Paddy Considine on the “atrocities” that inspired Shane Meadows’ ‘Dead Man’s Shoes’
One of the greatest films of the 2000s was Shane Meadows‘ Dead Man’s Shoes, starring Paddy Considine (who also co-wrote it with Meadows and Paul Fraser). The film told of an older brother who returns from army service to take revenge on those who had bullied his mentally impaired younger sibling while he was away.
Discussing his admiration for his director, Considine once said, “I think I’ve been acting for nearly ten years, and he is the only director that I’ve felt I’ve had a voice through his films. I feel creative in his company; he’s like a brother. He really is. And that sometimes means that we have to spend a lot of time apart from each other.”
The actor then noted that the idea for Dead Man’s Shoes came from a time when he and Meadows were talking about the kind of malevolent occurrences that had gone on in their Midlands hometowns. “They were kind of atrocities, but they’d gone unnoticed and unrecognised,” he said. “Horrible things had happened, but they’d been done in the name of leisure almost.”
“We started talking about incidents and thought, ‘Well, nobody ever really paid for that. Those guys are still going around today,'” Considine added. “[There’s] the idea of the brother coming back after ten years and kind of making the basic bones of it as a revenge movie.”

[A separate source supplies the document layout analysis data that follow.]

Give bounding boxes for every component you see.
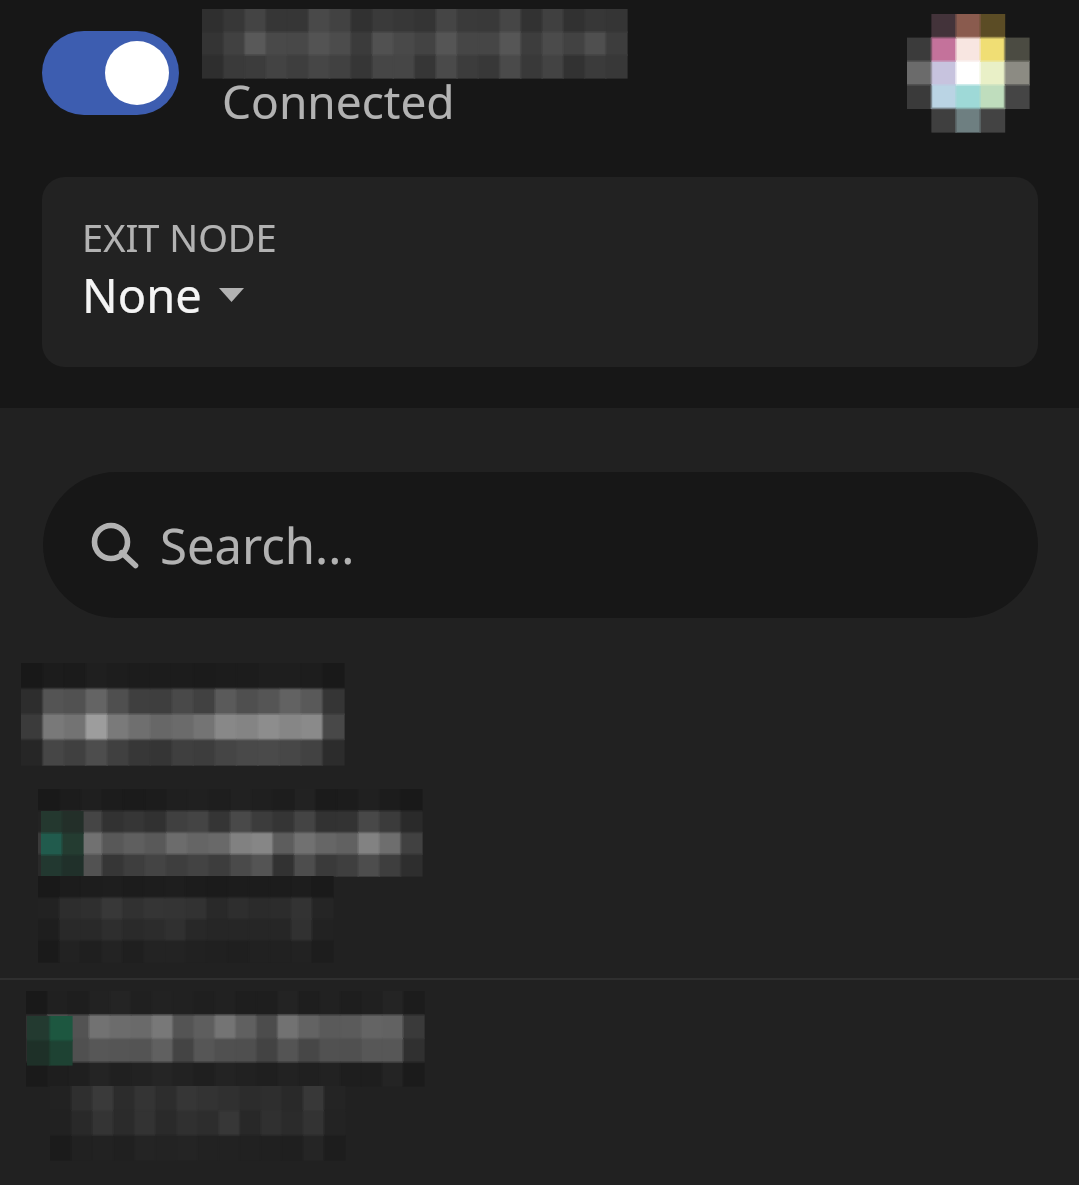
- button[interactable]: My devices: [0, 618, 1079, 765]
- staticText: None: [82, 263, 202, 327]
- button[interactable]: Search: [43, 472, 1038, 618]
- button[interactable]: Device 2, connected: [0, 980, 1079, 1185]
- staticText: Search...: [160, 512, 355, 579]
- button[interactable]: Account: [907, 14, 1029, 132]
- staticText: Connected: [222, 70, 455, 133]
- button[interactable]: Device 1, connected: [0, 765, 1079, 978]
- button[interactable]: Exit node: None: [42, 177, 1038, 367]
- staticText: EXIT NODE: [82, 211, 277, 263]
- button[interactable]: Toggle VPN connection: [42, 31, 179, 115]
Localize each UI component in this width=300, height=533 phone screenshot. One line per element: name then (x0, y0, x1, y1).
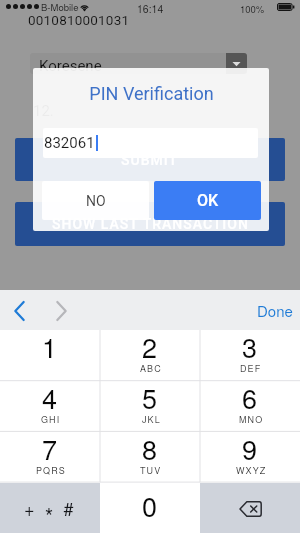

However, while many revenge films take place in big cities, the unique feature of Dead Man’s Shoes is that it takes place in a rural Midlands town. Considine and Meadows were “thinking, ‘What if this happened in our town, instead of in Ohio or somewhere?’ So that was the basis of it, and we wrote it in a few weeks. We had about 60 pages of scenes and dialogues that we knitted together.”
That’s the film’s brilliance; it took a well-worn film trope and refreshed it with a unique setting and cast of characters. Considine concluded, “The truth of it is that we come back to what feels the most honest to us in our heart. That’s where Dead Man’s Shoes came from. We shot it in less than three weeks. That was the mentality, just a guerrilla-style, back-to-basics film with a smaller crew.”
Meadows himself once noted the kind of thinking that had led to the film being conceived after he opened up on a friend who had committed suicide after being bullied and taking drugs. “I couldn’t believe that going back ten years later, he had been totally forgotten in the town – it was as if he had never existed,” he said. “I was filled with anger against the people who had bullied and pushed the drugs on him and with despair at what drugs had done to that small community.”